Genotyping pipeline for short read Illumina data generated from whole genome sequencing
Scripts for processing raw reads to generate a set of high quality genotypes, as in "Genomic signatures of extensive inbreeding in Isle Royale wolves, a population on the threshold of extinction" by Robinson et al. (2019). Pipeline adapted from the Best Practices for GATK3.
- Java 1.8
- Reference genome assembly in fasta format and associated index files (see https://gatkforums.broadinstitute.org/gatk/discussion/2798/howto-prepare-a-reference-for-use-with-bwa-and-gatk)
Convert raw read data to an unmapped BAM file.
Mark Illumina adapter sequences in the unmapped BAM file.
Efficiently align reads to a reference genome.

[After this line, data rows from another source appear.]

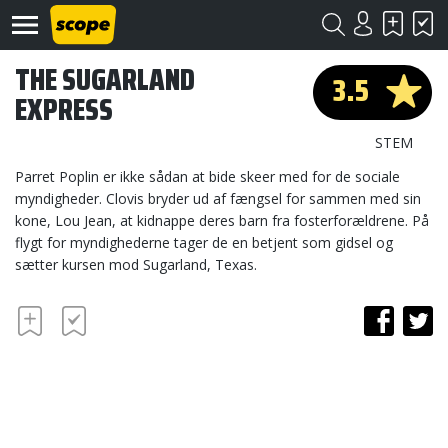
THE SUGARLAND
3.5
EXPRESS
STEM
Parret Poplin er ikke sådan at bide skeer med for de sociale
myndigheder. Clovis bryder ud af fængsel for sammen med sin
kone, Lou Jean, at kidnappe deres barn fra fosterforældrene. På
Om
Scope
flygt for myndighederne tager de en betjent som gidsel og
sætter kursen mod Sugarland, Texas.
Kontakt
©
Scope
2020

Mark (and optionally remove) duplicate reads.
5. RemoveBadReads (optional)
Remove reads with low mapping quality or that don't align in proper pair (as indicated by flags). Optional step, reduces the size of the BAM file by eliminating reads that are not desired in downstream processing.

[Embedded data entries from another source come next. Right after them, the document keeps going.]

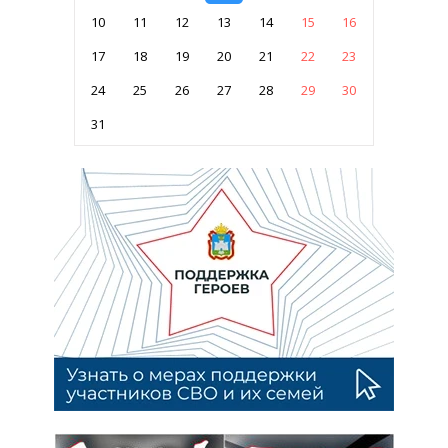
10
11
12
13
14
15
16
17
18
19
20
21
22
23
24
25
26
27
28
29
30
31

Recalibrate base quality scores to reach convergence between reported and empirical base quality scores.
Generate a gVCF file for each BAM file.
Generate a VCF file from gVCF files.
9. TrimAlternates and VariantAnnotator
Remove alleles from the VCF file that don't appear in any genotypes, and add desired annotations to the INFO field.
10. Variant Effect Predictor
Add mutation impact to the INFO field.
11. VariantFiltration and custom filtering
Apply site- and genotype-level filters.